**YOUR INSTRUCTIONS:** Up through the line that contains "hợp đồng thông minh crvUSD", retype the entries exactly, beginning at the very first line.

[STUDY MATERIAL Boundary: Start]

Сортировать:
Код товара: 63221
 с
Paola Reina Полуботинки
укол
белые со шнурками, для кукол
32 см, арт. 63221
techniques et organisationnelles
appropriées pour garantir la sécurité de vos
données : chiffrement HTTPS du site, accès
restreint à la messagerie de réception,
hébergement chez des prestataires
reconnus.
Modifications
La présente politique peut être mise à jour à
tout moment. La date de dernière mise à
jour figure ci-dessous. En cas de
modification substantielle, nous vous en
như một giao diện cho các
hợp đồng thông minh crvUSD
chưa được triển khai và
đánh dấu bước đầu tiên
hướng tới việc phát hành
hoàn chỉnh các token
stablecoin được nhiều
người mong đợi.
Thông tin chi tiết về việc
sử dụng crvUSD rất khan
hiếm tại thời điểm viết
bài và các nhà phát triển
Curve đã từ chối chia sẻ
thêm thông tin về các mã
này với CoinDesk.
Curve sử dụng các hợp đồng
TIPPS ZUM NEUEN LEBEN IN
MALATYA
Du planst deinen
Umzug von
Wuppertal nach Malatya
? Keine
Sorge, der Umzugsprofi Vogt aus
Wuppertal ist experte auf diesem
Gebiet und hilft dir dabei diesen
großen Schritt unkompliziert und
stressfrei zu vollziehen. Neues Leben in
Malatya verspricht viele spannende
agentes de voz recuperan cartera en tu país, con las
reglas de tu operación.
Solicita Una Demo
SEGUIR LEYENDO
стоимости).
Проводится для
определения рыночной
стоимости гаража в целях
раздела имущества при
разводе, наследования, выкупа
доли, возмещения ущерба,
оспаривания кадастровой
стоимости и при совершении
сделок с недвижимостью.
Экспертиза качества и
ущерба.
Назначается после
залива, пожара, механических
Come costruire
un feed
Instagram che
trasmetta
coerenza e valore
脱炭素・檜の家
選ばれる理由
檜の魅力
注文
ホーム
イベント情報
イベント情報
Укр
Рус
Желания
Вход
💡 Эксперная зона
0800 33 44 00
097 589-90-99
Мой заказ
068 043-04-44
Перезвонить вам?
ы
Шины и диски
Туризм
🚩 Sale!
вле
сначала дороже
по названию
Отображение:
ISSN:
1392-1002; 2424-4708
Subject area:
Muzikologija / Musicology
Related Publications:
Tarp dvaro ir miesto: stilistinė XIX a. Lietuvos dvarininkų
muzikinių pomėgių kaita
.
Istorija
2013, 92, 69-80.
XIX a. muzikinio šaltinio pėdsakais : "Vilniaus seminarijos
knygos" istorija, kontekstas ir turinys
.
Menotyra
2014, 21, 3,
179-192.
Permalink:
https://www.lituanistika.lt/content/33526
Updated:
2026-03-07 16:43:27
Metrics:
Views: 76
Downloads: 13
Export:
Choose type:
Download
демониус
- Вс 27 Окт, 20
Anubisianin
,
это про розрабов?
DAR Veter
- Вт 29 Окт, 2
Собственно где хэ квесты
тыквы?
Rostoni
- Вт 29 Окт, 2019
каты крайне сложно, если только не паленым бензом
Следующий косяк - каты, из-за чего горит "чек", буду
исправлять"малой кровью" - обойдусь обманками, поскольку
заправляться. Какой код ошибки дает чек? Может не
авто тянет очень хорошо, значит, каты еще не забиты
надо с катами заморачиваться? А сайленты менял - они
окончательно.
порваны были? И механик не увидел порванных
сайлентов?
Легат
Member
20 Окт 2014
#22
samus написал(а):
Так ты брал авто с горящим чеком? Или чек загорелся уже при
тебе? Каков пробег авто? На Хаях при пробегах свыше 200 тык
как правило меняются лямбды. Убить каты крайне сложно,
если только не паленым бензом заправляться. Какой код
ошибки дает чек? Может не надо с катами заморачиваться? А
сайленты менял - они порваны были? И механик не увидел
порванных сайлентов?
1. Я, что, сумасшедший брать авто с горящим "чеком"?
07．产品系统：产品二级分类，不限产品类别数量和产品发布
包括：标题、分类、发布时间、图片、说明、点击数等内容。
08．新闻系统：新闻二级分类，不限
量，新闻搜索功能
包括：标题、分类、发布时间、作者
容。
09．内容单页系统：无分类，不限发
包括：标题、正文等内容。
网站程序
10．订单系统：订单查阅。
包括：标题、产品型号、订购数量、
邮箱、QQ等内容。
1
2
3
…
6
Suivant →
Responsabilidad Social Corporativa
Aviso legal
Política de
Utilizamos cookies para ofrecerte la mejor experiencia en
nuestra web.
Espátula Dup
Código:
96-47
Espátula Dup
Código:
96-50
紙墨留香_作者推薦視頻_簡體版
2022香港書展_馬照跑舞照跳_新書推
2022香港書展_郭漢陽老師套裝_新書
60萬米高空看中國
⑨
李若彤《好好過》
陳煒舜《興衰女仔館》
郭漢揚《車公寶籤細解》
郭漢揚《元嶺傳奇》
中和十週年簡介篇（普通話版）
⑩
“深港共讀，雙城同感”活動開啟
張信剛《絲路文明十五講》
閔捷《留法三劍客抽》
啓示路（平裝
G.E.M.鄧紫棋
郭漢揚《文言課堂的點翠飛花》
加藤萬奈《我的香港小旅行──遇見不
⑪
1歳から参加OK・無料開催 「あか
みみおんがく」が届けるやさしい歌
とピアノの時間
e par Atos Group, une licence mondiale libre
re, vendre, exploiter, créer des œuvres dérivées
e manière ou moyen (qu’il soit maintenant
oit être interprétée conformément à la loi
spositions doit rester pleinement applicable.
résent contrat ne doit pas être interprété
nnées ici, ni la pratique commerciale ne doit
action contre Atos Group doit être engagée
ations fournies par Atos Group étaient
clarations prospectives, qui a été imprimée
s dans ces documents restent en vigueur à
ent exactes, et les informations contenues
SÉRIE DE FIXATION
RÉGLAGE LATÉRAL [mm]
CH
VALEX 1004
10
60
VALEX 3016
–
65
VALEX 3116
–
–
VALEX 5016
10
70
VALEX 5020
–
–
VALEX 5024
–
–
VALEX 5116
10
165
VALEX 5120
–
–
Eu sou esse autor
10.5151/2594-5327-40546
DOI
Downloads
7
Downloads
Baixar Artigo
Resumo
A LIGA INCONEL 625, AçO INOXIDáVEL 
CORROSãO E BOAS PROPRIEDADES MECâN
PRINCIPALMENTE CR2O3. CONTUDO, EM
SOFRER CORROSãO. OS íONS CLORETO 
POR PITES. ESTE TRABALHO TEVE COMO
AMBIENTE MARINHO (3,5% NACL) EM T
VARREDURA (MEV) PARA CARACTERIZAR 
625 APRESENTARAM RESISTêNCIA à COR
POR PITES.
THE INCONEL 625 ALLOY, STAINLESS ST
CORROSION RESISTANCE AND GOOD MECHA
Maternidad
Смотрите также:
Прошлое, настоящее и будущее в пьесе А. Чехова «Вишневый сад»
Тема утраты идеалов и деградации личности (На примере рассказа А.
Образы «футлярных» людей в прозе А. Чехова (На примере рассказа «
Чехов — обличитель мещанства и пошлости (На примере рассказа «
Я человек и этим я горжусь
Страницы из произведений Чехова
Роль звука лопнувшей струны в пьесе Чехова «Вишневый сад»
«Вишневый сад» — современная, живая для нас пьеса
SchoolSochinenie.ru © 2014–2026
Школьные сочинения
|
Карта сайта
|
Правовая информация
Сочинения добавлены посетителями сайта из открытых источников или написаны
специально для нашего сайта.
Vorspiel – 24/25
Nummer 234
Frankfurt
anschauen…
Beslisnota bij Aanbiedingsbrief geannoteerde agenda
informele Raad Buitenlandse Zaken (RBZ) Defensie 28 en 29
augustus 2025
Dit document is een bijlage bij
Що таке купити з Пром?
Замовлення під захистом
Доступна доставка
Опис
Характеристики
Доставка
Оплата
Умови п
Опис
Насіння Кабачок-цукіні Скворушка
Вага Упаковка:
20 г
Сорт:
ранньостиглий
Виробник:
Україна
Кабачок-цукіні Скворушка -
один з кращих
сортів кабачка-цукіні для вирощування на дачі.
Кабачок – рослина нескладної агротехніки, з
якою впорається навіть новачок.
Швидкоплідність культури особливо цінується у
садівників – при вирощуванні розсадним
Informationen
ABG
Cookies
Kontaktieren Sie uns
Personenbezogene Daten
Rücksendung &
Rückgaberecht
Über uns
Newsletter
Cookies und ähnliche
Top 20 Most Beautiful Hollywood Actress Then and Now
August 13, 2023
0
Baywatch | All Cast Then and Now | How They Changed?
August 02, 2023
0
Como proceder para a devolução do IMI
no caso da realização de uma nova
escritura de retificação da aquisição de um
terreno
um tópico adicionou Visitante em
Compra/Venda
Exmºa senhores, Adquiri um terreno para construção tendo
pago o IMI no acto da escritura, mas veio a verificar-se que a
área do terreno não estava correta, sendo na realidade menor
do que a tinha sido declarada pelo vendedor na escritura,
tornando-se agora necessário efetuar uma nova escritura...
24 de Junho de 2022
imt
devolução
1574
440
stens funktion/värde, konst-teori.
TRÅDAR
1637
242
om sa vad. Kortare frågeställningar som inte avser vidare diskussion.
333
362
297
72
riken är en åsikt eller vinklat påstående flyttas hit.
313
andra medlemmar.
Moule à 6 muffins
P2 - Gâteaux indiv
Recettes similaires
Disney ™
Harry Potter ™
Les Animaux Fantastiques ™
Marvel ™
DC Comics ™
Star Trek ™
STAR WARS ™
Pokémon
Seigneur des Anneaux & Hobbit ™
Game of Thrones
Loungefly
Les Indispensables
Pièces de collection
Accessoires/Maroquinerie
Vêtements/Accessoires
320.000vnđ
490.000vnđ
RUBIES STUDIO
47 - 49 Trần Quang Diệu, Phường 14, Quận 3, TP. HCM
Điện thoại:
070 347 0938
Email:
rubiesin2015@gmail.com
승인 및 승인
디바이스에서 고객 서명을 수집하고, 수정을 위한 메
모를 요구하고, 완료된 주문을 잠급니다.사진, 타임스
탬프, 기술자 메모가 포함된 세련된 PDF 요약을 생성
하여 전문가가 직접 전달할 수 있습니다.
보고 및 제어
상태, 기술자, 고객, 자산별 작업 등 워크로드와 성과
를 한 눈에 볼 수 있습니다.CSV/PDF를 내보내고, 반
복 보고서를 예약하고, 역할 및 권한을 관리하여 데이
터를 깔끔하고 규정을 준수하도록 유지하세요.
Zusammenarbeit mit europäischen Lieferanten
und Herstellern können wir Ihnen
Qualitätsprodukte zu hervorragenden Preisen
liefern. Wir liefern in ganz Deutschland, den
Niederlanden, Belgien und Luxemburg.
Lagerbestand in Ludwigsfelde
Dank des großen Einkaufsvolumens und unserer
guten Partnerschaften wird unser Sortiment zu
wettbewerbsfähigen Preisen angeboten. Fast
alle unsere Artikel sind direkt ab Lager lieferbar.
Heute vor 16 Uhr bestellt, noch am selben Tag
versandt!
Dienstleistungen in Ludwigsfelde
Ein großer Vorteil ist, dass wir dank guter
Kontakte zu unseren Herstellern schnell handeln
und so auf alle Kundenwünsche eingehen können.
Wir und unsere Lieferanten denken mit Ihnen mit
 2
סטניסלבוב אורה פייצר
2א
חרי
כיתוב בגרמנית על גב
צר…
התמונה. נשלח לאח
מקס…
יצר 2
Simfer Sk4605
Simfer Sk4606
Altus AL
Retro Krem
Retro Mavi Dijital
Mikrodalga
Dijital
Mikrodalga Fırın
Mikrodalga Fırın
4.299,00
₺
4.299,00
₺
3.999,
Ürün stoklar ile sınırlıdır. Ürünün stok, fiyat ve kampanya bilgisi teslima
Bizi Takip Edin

[STUDY MATERIAL Boundary: End]

**ANSWER SECTION:**
Сортировать:
Код товара: 63221
 с
Paola Reina Полуботинки
укол
белые со шнурками, для кукол
32 см, арт. 63221
techniques et organisationnelles
appropriées pour garantir la sécurité de vos
données : chiffrement HTTPS du site, accès
restreint à la messagerie de réception,
hébergement chez des prestataires
reconnus.
Modifications
La présente politique peut être mise à jour à
tout moment. La date de dernière mise à
jour figure ci-dessous. En cas de
modification substantielle, nous vous en
như một giao diện cho các
hợp đồng thông minh crvUSD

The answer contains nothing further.